Although they are not the target audience for Christus in Amerika, LDS members who know both German and their own religion well will find certain accent shifts that may offer new and refreshing insights. One is the aforementioned affinity to Hugo Grotius, the father of international law. In an anthropological treatise of 1642, De Origine Gentium Americanarum Dissertatio, Grotius allegedly postulated that emigrants from the House of Israel had populated the Americas: one group among them,
the “Nephtalitae,” practiced circumcision and polygamy—as Grotius claimed to the derision of his contemporaries (72–73). Another forerunner of the Restoration, William Penn, published a little-known pamphlet in 1674 entitled Urim and Thummim (65–67). Also of interest is a short section on posthumously published sociological commentaries of Max Weber with regard to the Mormons (136–37). One example is Weber’s refutation of sociology’s capacity as a science to comment on the authenticity of the Book of Mormon.
The structural progression of the monograph leads through five stages: (1) Church history in the broader ecclesiastical context; (2) Mormon migration and settlement history; (3) processes of change in the LDS Church; (4) biographical vignettes of the Church founders; and (5) comparisons and summary. It is an ambitious project for a book of under 150 pages, and some “major peaks” (the author’s own metaphorical formulation, see p. 127) are understandably brought into view more distinctly than are secondary summits. The third chapter (“Turning Points and Continuity in LDS Church History”) and the fourth (“The Founding Personalities and Their Comparative Accomplishments for Mormon Society”) are the most detailed, together taking up half of the book. This reviewer would have appreciated more depth in the areas of comparison and summation.

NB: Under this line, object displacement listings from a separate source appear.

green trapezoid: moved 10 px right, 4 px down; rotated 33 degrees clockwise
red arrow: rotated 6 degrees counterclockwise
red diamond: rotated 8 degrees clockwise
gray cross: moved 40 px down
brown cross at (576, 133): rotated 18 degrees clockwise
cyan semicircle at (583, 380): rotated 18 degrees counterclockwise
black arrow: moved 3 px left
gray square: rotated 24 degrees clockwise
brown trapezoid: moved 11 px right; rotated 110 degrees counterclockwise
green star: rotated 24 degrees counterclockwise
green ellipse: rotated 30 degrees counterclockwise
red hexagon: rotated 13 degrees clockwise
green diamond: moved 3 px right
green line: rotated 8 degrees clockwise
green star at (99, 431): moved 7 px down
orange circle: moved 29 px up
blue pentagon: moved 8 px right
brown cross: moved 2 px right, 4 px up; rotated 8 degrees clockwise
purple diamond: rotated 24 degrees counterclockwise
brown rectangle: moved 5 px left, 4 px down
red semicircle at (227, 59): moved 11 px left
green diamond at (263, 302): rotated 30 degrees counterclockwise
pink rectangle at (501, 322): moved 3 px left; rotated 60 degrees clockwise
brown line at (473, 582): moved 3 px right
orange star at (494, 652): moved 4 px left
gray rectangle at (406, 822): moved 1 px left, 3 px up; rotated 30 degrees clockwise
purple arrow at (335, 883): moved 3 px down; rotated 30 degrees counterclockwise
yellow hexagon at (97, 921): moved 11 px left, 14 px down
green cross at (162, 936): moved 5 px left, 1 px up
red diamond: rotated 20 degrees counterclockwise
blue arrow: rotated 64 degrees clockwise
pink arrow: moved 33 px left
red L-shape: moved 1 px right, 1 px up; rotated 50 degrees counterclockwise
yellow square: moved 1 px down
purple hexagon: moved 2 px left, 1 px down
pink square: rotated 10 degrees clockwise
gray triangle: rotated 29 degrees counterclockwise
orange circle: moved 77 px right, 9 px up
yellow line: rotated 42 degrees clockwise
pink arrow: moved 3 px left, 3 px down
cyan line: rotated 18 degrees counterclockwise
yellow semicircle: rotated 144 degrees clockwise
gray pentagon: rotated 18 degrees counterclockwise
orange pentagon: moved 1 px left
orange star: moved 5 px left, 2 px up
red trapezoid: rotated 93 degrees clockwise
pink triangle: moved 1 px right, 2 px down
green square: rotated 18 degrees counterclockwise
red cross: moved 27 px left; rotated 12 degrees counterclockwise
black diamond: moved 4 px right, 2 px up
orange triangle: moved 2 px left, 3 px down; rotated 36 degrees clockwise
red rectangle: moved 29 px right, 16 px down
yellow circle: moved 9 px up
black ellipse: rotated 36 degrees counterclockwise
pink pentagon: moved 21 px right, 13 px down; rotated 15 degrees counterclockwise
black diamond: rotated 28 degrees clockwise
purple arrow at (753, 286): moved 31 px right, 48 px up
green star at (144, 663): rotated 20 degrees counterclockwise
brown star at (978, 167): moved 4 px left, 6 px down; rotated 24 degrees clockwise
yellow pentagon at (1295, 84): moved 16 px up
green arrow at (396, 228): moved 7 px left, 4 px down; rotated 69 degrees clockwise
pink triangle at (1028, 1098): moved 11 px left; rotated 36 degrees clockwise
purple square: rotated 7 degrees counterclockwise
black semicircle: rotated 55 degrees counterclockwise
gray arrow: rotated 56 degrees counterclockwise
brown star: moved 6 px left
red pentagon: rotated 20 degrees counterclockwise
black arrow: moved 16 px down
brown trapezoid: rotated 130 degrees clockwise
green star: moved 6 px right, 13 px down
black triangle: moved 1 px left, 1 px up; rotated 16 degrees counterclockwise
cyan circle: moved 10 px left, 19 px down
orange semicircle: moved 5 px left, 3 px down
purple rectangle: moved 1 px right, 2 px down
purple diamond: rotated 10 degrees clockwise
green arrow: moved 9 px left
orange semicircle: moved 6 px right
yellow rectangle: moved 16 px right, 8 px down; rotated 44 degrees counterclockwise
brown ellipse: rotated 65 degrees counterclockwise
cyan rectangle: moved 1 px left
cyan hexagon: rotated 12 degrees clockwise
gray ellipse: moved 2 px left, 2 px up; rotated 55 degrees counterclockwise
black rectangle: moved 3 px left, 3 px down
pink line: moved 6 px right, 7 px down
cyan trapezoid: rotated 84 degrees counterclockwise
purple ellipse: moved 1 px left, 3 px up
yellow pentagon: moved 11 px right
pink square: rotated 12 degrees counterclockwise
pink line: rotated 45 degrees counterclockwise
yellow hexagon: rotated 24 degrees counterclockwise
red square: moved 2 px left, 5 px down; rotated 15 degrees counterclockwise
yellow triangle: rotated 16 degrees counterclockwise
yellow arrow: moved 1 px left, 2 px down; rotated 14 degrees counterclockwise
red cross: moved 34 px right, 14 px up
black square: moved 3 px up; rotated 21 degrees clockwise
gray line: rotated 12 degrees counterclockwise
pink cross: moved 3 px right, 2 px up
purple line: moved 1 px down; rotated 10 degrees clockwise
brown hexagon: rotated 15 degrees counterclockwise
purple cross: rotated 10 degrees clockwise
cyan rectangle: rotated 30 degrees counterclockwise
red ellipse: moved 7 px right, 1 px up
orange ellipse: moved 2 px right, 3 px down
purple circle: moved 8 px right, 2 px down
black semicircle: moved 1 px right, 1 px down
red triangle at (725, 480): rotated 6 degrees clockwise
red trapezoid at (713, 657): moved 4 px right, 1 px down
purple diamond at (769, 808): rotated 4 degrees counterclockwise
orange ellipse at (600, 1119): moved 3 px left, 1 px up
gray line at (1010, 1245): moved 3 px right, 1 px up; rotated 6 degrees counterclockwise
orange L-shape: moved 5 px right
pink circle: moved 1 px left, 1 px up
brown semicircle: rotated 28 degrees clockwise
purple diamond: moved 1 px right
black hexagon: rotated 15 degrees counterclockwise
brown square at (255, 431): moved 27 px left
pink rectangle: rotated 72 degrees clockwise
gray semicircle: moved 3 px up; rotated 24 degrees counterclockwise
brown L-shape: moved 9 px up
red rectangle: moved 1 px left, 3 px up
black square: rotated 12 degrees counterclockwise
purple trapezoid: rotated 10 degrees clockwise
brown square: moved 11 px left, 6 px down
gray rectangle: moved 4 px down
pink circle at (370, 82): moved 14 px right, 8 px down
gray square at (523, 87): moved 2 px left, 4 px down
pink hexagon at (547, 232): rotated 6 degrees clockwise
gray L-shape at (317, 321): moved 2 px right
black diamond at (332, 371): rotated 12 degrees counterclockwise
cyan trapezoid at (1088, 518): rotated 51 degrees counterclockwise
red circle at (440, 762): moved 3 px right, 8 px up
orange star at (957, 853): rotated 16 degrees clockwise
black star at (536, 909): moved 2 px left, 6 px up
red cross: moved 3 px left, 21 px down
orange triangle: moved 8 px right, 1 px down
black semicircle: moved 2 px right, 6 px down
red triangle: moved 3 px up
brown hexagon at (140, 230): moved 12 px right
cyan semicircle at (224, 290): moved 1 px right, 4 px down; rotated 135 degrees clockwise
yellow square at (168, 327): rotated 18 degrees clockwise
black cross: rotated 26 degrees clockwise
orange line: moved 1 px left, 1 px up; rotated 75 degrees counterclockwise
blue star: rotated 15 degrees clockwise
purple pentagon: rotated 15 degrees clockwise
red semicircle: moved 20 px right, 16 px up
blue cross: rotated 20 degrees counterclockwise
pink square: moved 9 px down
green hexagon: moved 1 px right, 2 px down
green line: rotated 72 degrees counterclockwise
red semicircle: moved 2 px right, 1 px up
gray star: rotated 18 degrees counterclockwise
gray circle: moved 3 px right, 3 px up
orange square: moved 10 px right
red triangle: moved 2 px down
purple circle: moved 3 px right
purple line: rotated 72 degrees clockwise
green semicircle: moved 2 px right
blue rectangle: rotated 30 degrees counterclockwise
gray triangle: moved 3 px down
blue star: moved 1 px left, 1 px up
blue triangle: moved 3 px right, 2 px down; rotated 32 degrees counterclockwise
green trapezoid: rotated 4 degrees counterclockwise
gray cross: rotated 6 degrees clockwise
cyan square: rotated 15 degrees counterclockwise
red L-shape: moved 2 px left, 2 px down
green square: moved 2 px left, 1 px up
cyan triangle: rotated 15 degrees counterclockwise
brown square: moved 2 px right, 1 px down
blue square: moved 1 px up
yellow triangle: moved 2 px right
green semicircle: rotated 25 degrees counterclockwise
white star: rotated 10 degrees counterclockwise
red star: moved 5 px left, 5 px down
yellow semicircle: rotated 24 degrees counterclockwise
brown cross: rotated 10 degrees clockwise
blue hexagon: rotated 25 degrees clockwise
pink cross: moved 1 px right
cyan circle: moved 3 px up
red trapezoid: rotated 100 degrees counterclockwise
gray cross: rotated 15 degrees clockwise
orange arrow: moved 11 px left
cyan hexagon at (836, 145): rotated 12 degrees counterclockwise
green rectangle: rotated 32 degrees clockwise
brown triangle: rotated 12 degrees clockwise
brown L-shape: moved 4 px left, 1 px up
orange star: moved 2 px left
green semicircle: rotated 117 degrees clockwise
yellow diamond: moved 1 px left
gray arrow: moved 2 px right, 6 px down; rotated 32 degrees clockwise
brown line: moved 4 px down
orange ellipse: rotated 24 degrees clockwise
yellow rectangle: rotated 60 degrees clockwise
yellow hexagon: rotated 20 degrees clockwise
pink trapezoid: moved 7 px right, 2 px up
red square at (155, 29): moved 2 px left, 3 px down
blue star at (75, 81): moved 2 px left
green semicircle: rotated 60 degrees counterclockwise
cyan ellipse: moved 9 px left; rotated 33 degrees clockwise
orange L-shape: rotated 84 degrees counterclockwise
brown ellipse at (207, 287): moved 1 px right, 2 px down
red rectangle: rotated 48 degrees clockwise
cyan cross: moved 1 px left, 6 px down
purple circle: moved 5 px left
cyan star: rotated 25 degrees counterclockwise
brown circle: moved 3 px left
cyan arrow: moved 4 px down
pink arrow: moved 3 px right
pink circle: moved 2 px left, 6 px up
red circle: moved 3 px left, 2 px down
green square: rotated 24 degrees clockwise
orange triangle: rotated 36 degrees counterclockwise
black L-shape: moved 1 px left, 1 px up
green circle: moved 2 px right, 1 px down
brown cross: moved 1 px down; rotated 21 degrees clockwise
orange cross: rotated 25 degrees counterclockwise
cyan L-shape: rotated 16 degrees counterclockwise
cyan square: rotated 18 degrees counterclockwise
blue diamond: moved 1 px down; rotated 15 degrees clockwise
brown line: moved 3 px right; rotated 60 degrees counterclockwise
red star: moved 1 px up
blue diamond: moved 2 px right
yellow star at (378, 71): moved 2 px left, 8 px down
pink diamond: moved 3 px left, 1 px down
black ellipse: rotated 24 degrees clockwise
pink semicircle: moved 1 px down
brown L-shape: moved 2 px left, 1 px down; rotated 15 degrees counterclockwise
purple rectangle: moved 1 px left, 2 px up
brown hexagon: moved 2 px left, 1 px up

Yet Gellinek’s analytical distillations can suggest a great deal with very few words. One example is his categorization of the first five Presidents of the Church: President Smith (bearing of spirit); President Young (pragmatism); President Taylor (rigor); President Woodruff (art of transition); and President Snow (openness to the world). On a stewardship spectrum from spirit to matter, he theorizes that Presidents Smith and Taylor were of one “human type,” Presidents Young and Woodruff of another, with President Snow in between (127). While some might argue that these varying prophetic “types” only manifested themselves in the face of changing historical needs and circumstances, this theory does provide some mental nougat.
Quite foreign to LDS sensibilities—but not without a certain attraction—is a discussion of the Book of Mormon and other standard works in traditional Christian terms of “apocrypha” and “canon.” The Mormon canon is not a “hermetically sealed” one, Gellinek finally concludes, but “a living [lebendig] mediated message” (20). His occasional references to LDS teachings as “dogma” are likewise not meant in a pejorative sense: a major part of his ecclesiastical comparison contrasts “permanent Calvinistic dogmatic burdens” to the doctrinal “alleviations” offered by Mormonism (134–35).
It is rejuvenating to be reminded by an outside observer—as we are here in the careful and objectively erudite scholarship of Christus in Amerika—that the seeming simplicity of spiritual truths may, on closer examination, possess an unappreciated profundity.